Razionalismo cubista
Opera foto-compositiva (Arch. Paolo Gioffreda, 1989)
Composizione fotografica estratta da due punti di vista (su particolare della facciata d’ingresso delle Foresterie, oggi Ostello della Gioventù, Foro Italico in Roma, Arch. Enrico Del Debbio, 1929/31) di cui il più accostato, della sola parte superiore, ruotato e ribaltato di 90°, si rinnova come facciata laterale. L’opera, rivela l’incastonatura fra Architettura Razionalista Italiana e Cubismo, mostrando così una verità metafisica del pensiero artistico della prima metà del XX secolo. Uno degli ultimi esistenti assemblaggi foto-compositivi, prima dell’avvento del software di fotomontaggio
Così al razionalismo in architettura, in modo particolare in quello italiano, non si dovrebbe accedere con sbrigative chiavi di lettura, come quella che introduce al percorso deragliante che insegue i modelli formali metafisici del mondo bidimensionale ed interpretativo della sfera pittorica; ci si dovrebbe bensì accedere con il riconoscersi nella sfera architettonica, nella sfera tridimensionale affermatasi con assimilazioni ed applicazioni evolutive e millenarie, a partire dai capostipiti, dalle avanguardie della geometria euclidea. Un impegno progettuale non più superbo, che si muova dall’alto delle sfere intellettuali verso il basso dei fruitori, bensì un impegno umile che decolli dal basso della ragionevolezza umana fino ai vertici della sfera architettonica.
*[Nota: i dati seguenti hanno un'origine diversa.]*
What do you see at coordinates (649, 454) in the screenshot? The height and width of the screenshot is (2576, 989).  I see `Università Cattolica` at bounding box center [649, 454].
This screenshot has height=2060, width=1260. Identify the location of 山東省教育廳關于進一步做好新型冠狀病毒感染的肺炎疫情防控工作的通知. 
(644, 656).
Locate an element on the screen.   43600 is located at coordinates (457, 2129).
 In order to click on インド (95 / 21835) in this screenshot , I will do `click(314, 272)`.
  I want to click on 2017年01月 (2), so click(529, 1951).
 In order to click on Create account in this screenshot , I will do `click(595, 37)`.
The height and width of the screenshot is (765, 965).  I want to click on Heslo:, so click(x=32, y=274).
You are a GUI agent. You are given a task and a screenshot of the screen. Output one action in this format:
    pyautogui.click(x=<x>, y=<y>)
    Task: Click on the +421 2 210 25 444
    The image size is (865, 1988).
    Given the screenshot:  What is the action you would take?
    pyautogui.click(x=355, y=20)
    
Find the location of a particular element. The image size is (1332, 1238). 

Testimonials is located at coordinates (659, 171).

Non più quindi un’architettura discendente, ma ascendente: Dio ha dato all’uomo l’intelletto in un’anima razionale, che consideri lo spazio funzionale, non senza riconoscere l’eredità dei padri dell’architettura, gli apprendimenti attraverso piani, forme, figure, tracciati regolatori, relazioni fra pieni e vuoti, luci ed ombre, vagliate secondo autentica classicità, secondo la tradizione che, malgrado spesso rimossa, resta sempre viva, contemporanea. Riconsegnare alla classicità la funzionalità, il razionalismo, è anche la persistente speranza, artistica ed energetica, e la persistente energia, spirituale e materiale, da donare costantemente, come premessa e promessa per l’avvenire.